There are two parts of the Holy Gospel upon which this sermon will focus today. First, the words of Christ, “Behold, I send My messenger before Your face, who will prepare Your way before You.” Second, also words of Christ: “Truly I say to you, among those born of women there has arisen no one greater than John the Baptist. Yet the one who is least in the kingdom of heaven is greater than he.”
So first Christ speaks about Saint John the Baptist, whom He calls the messenger who prepares the way of the Lord. Now, Christ does not literally mean prepare the way, that is, physically remove obstacles that might trip the Lord’s feet. Nor does He mean the kind of preparation that we might do for an important visitor, like arrange for transportation and reserve a hotel room. No, Christ is talking about people. We are the way that is to be prepared. This is the theme of Advent. We are to prepare the way for the Lord – in us.
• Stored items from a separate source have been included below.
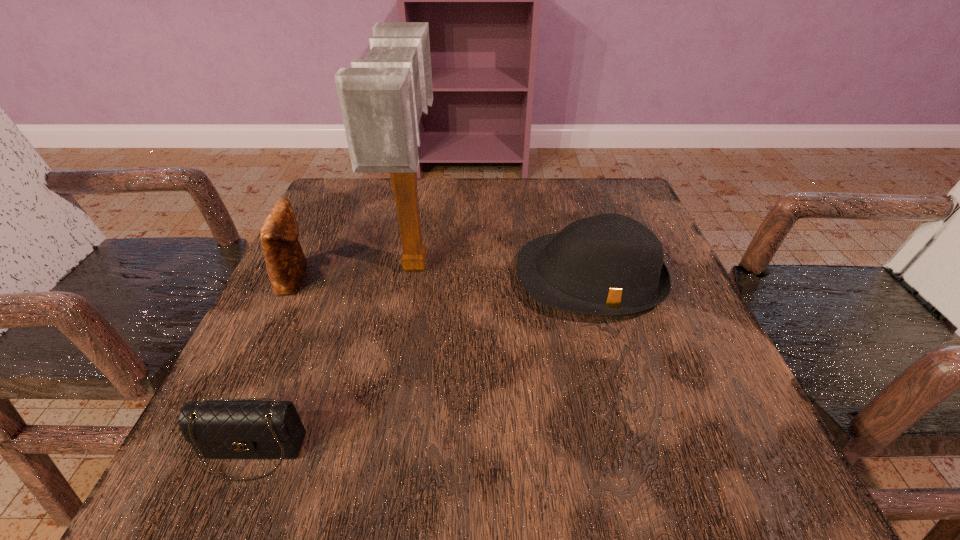 At what (x,y) coordinates should I click in order to perform the action: click on object that is the third closest one to the second shortest object. Please return your answer as a coordinate pair (x, y). Looking at the image, I should click on (285, 261).

Locate which object is the closest to the third tallest object. Please provide its 2D coordinates. Your answer should be formatted as a tuple, i.e. [(x, y)], where the tuple contains the x and y coordinates of a point satisfying the conditions above.

[(382, 97)]

You are a GUI agent. You are given a task and a screenshot of the screen. Output one action in this format:
    pyautogui.click(x=<x>, y=<y>)
    Task: Click on the free location that satisfies the following two spatial constraints: 1. on the front side of the mallet; 2. on the open side of the farther clutch bag
    
    Given the screenshot: What is the action you would take?
    pyautogui.click(x=414, y=277) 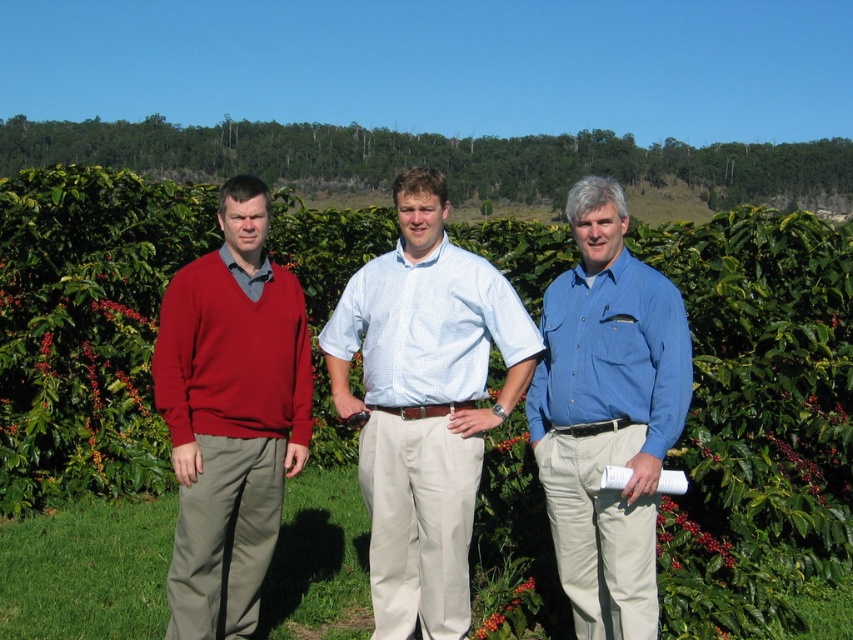 Question: Which point is closer to the camera?

Choices:
 (A) (555, 492)
 (B) (531, 365)
 (C) (241, 310)

Answer: (A)

Question: Is green leafy vines at center to the left of blue cotton shirt at center from the viewer's perspective?

Choices:
 (A) yes
 (B) no

Answer: (A)

Question: Is the position of green leafy vines at center less distant than that of matte red sweater at left?

Choices:
 (A) no
 (B) yes

Answer: (B)

Question: Among these objects, which one is farthest from the camera?

Choices:
 (A) green leafy vines at center
 (B) light blue checkered shirt at center
 (C) matte red sweater at left

Answer: (B)

Question: From the image, what is the correct spatial relationship of matte red sweater at left in relation to blue cotton shirt at center?

Choices:
 (A) left
 (B) right

Answer: (A)

Question: Estimate the real-world distances between objects in this image. Which object is closer to the matte red sweater at left?

Choices:
 (A) green leafy vines at center
 (B) blue cotton shirt at center

Answer: (B)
How do we prepare for Him? The natural inclination is to say that we need to do more good works, and less bad works. That makes sense. By all means, we should be constantly engaged in trying to do better and trying to produce the kinds of works pleasing to God.
But that is not the primary kind of preparation God has in mind. In our context, what does the Lord say He was doing? He gave sight to the blind, made the lame walk, cleansed lepers, made the deaf hear, raised the dead, and preached good news to the poor. These things are what He was all about in the days of John. This was the plan already before He was born and laid in a manger. This is also what He has come to do today in His Divine Service for us.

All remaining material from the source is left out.